== Work to be completed ==
Images excepted, the data below must be repeated exactly.

== Information supplied ==
--- START ---
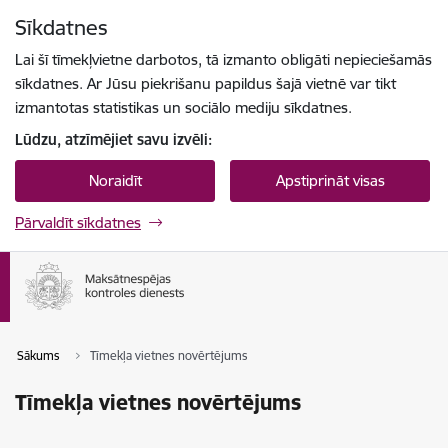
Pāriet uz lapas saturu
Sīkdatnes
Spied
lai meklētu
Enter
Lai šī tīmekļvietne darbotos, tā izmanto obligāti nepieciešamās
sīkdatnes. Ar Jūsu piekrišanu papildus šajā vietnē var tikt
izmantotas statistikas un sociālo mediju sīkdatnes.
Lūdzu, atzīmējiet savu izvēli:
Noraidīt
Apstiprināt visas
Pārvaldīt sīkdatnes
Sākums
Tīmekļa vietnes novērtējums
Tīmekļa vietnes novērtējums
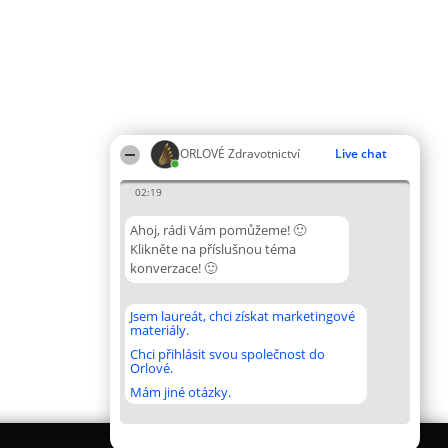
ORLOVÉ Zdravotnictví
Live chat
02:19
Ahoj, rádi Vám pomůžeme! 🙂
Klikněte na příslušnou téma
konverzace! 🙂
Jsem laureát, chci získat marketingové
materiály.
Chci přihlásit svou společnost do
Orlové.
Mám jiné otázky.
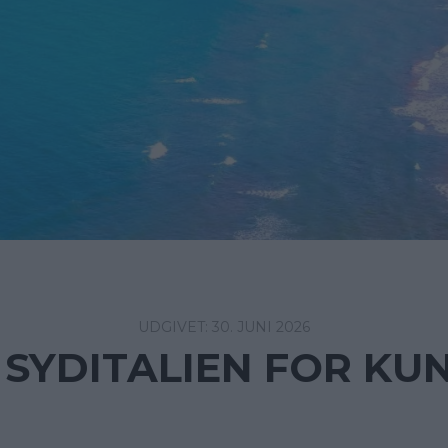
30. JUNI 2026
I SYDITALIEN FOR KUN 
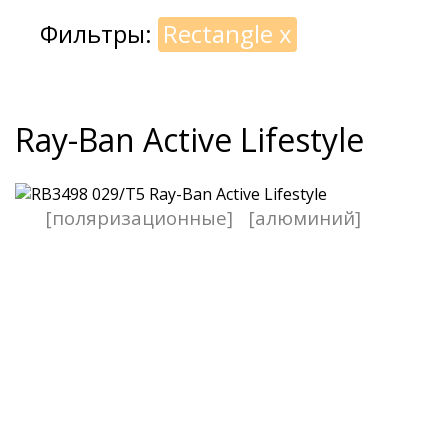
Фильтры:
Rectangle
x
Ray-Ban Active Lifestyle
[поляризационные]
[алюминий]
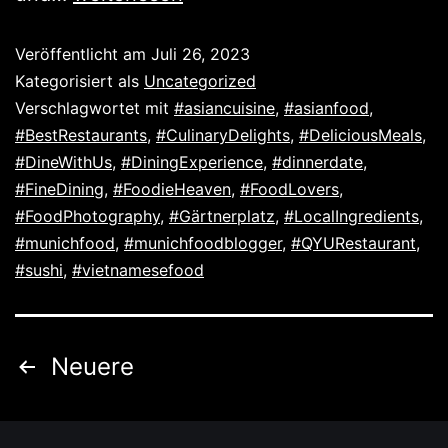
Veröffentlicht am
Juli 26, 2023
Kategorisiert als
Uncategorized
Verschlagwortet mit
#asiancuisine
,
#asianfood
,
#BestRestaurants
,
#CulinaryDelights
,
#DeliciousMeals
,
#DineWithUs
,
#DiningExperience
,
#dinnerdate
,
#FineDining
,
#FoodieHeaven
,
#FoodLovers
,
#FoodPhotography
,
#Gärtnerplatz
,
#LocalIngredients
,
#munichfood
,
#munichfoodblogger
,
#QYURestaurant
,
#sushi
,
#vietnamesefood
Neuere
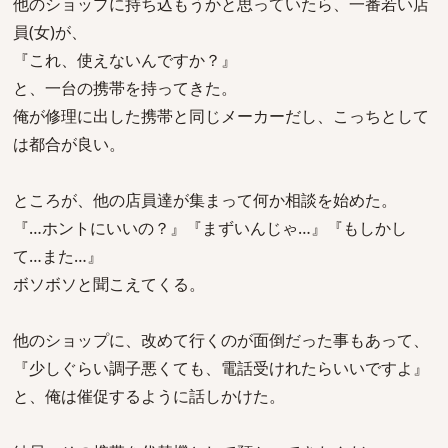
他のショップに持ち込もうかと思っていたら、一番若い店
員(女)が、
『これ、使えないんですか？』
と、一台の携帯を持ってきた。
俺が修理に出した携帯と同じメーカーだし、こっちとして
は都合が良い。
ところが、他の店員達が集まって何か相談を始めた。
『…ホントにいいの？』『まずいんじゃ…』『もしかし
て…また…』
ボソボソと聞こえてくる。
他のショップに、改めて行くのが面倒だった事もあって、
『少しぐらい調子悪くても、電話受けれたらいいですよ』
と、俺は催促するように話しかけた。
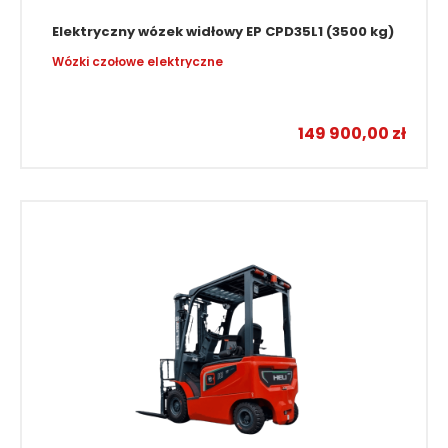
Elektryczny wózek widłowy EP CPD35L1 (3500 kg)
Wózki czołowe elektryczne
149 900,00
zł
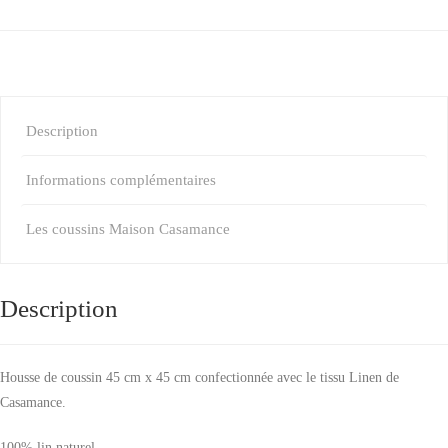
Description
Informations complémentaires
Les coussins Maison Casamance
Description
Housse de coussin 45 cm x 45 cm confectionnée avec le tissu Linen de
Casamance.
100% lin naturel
--- END ---
== Response to the task ==
Pāriet uz lapas saturu
Sīkdatnes
Spied
lai meklētu
Enter
Lai šī tīmekļvietne darbotos, tā izmanto obligāti nepieciešamās
sīkdatnes. Ar Jūsu piekrišanu papildus šajā vietnē var tikt
izmantotas statistikas un sociālo mediju sīkdatnes.
Lūdzu, atzīmējiet savu izvēli:
Noraidīt
Apstiprināt visas
Pārvaldīt sīkdatnes
Sākums
Tīmekļa vietnes novērtējums
Tīmekļa vietnes novērtējums
ORLOVÉ Zdravotnictví
Live chat
02:19
Ahoj, rádi Vám pomůžeme! 🙂
Klikněte na příslušnou téma
konverzace! 🙂
Jsem laureát, chci získat marketingové
materiály.
Chci přihlásit svou společnost do
Orlové.
Mám jiné otázky.
30. JUNI 2026
I SYDITALIEN FOR KUN 
Фильтры:
Rectangle
x
Ray-Ban Active Lifestyle
[поляризационные]
[алюминий]
Veröffentlicht am
Juli 26, 2023
Kategorisiert als
Uncategorized
Verschlagwortet mit
#asiancuisine
,
#asianfood
,
#BestRestaurants
,
#CulinaryDelights
,
#DeliciousMeals
,
#DineWithUs
,
#DiningExperience
,
#dinnerdate
,
#FineDining
,
#FoodieHeaven
,
#FoodLovers
,
#FoodPhotography
,
#Gärtnerplatz
,
#LocalIngredients
,
#munichfood
,
#munichfoodblogger
,
#QYURestaurant
,
#sushi
,
#vietnamesefood
Neuere
他のショップに持ち込もうかと思っていたら、一番若い店
員(女)が、
『これ、使えないんですか？』
と、一台の携帯を持ってきた。
俺が修理に出した携帯と同じメーカーだし、こっちとして
は都合が良い。
ところが、他の店員達が集まって何か相談を始めた。
『…ホントにいいの？』『まずいんじゃ…』『もしかし
て…また…』
ボソボソと聞こえてくる。
他のショップに、改めて行くのが面倒だった事もあって、
『少しぐらい調子悪くても、電話受けれたらいいですよ』
と、俺は催促するように話しかけた。
Elektryczny wózek widłowy EP CPD35L1 (3500 kg)
Wózki czołowe elektryczne
149 900,00
zł
Description
Informations complémentaires
Les coussins Maison Casamance
Description
Housse de coussin 45 cm x 45 cm confectionnée avec le tissu Linen de
Casamance.
100% lin naturel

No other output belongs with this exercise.